Enabling consumers to bank the way they want is the priority now and after the pandemic. Open banking can enhance that flexibility and help financial institutions unlock capabilities that lead to richer consumer experiences.

3. Data Insights and Analytics

None of those experiences can happen effectively without the ability to harness the power of data.

Gaining insight from a broad range of data sources is critical to enhancing the consumer experience and providing the most innovative offerings. Tapping into the right data also can help financial institutions across the board, whether it's diving deeper into customer acquisition metrics or getting a real-time view of the organization's liquidity position to manage balance sheets more effectively.

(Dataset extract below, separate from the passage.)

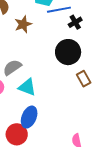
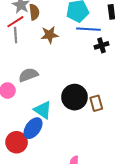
black circle: (68, 52) -> (75, 97), moved
cyan triangle: (27, 87) -> (43, 110), moved

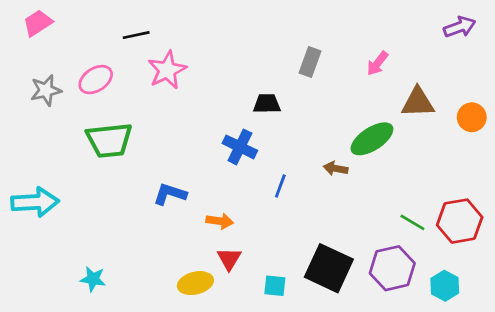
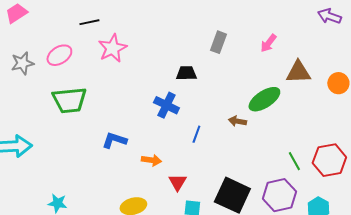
purple arrow: (460, 27) -> (329, 16), turned -140
green line: (412, 222) -> (294, 161), turned 30
red triangle: (229, 259) -> (177, 182), moved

Strong data analytics will continue to be a top priority in the coming year and beyond as financial institutions seek to better understand consumer trends and expectations. That understanding helps heighten engagement with consumers and, in turn, build loyalty.

With the cloud, financial institutions are finding the agility they need built into their platform, allowing them to gain richer insights, support a wider ecosystem and, ultimately, deliver a better digital experience that aligns with their transformation strategies.

4. Building a Foundation in the Cloud

Without the right infrastructure, digital transformation falls short of its potential. Open-banking partnerships, powerful consumer behavior insights and instant transactions from any device all depend on enabling technology.

Expect financial institutions to continue turning to that tech enablement in the cloud. It's the key to being ready for the next decade of evolution in financial services.

With the cloud, financial institutions are finding the agility they need built into their platform, allowing them to gain richer insights, support a wider ecosystem and, ultimately, deliver a better digital experience that aligns with their transformation strategies.

The infrastructure provided by the cloud goes beyond preparing financial institutions for the coming year. It sets them up for whatever digital evolution may come, making sure they are always future-ready.

Preparing for the Next Normal

COVID-19 has accelerated what was a steady march toward digital transformation in financial services. The pandemic also highlighted how quickly consumer preferences and expectations can change.

As financial institutions look to the coming year and beyond, it's that lesson that will resonate. Meeting consumers where they are today is important. Preparing to meet them wherever they choose to be in the future is paramount.